In other news: no talk of surgery. We're sticking with drugs to unclog some clogged passages in my head. They're also trying to get my blood sugar down, but the problem is that they keep feeding me rice. How the hell am I supposed to reduce my blood sugar if half my meal is carbs? Silly people. So I've decided to stop eating the rice. They just gave me an insulin injection, so when next they see how much my numbers have gone down, they'll probably attribute the drop to the shot, not to my stopping carbs. Ah, well.

So this was a full-on ischemic stroke, which means there's now some dead brain tissue in my head. This will turn to scar tissue, and since this was a mild stroke, I expect to be near 100% in six months. Obviously, all my previous talk of dieting will finally have to become more than talk; I'll take this as a sign from the cosmos and consider this a close call. This could've been a lot worse.

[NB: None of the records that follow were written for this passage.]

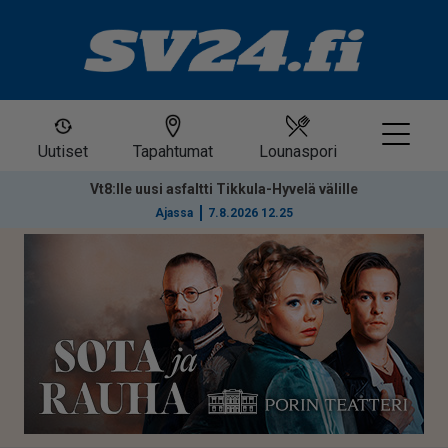
Uutiset
Tapahtumat
Lounaspori
Vt8:lle uusi asfaltti Tikkula-Hyvelä välille
Ajassa
7.8.2026 12.25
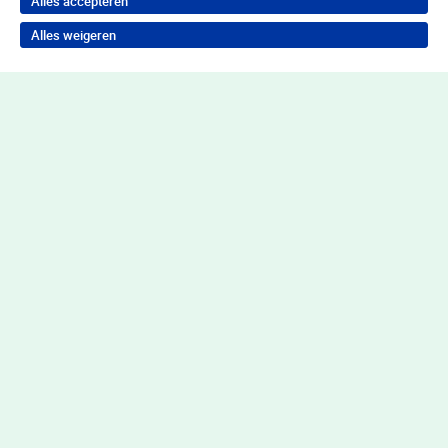
Alles accepteren
Alles weigeren
Terug naar boven
Wil je in behandeling bij Youz?
Neem contact op voor de juiste hulp
Contact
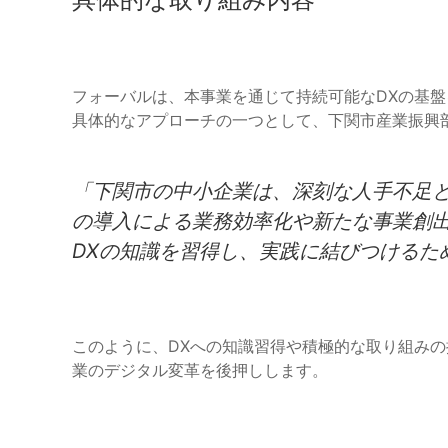
フォーバルは、本事業を通じて持続可能なDXの基
具体的なアプローチの一つとして、下関市産業振興
「下関市の中小企業は、深刻な人手不足と
の導入による業務効率化や新たな事業創
DXの知識を習得し、実践に結びつけるた
このように、DXへの知識習得や積極的な取り組み
業のデジタル変革を後押しします。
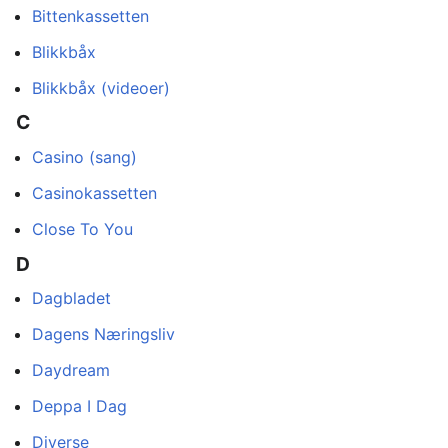
Bittenkassetten
Blikkbåx
Blikkbåx (videoer)
C
Casino (sang)
Casinokassetten
Close To You
D
Dagbladet
Dagens Næringsliv
Daydream
Deppa I Dag
Diverse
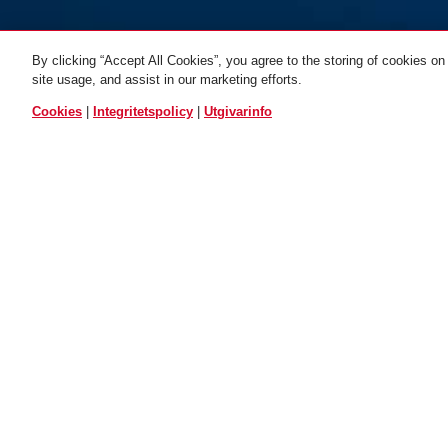
By clicking “Accept All Cookies”, you agree to the storing of cookies on
ADAPTOR CABLE ACL
site usage, and assist in our marketing efforts.
12/100 black
svart
ALLA VARIANTER
Cookies
|
Integritetspolicy
|
Utgivarinfo
Beskrivning
ACL ADAPTOR CABLE
FÖR YTTERL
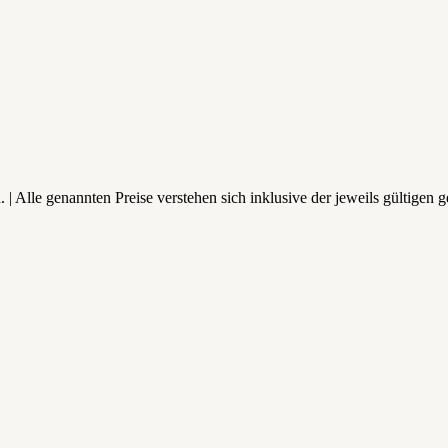
lle genannten Preise verstehen sich inklusive der jeweils gültigen g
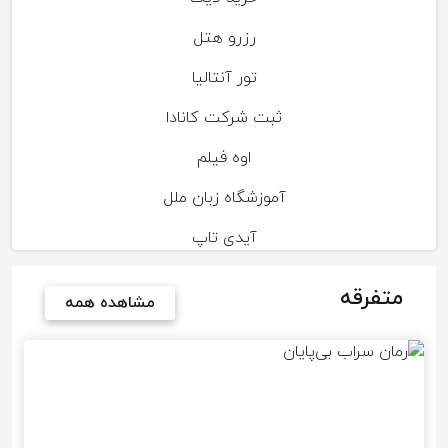
رزرو هتل
تور آنتالیا
ثبت شرکت کانادا
اوه فیلم
آموزشگاه زبان ملل
آیدی تاپ
متفرقه
مشاهده همه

All for now. This is taking a lot out of me, and blogging by phone is never convenient. More later.

### no Wifi

I'm on the 15th floor of the main building of Samseong Hospital. I finally asked a nurse about Wifi. Her response: on the 14th, 15th, and 16th floors, so much medical equipment operates on Wifi that regular Wifi for regular folks is impossible. Alas.

### I finally pooped

Took nearly three days, but I finally pooped.  I know there's more waiting to come out, but every time I go to the bathroom I only pee.  So this was a bit of a noteworthy triumph. Maybe more later.

## Saturday, May 15, 2021

### it's still the stroke ward, but...

So I think I misunderstood.  I wasn't being moved out of the stroke ward so much as down the hall to a non-specialized room.  I no longer have sensors all over my torso.  Am not sure how long I'll be here, as they might move me again.  Anyway, I'd love for you all to come visit, but they're following a strict corona protocol that prevents group visits and pretty much limits visitors to whomever you selected as your bohoja, i.e., your guardian.  Life is boring, but the food is okay.  I'll have more to say soon.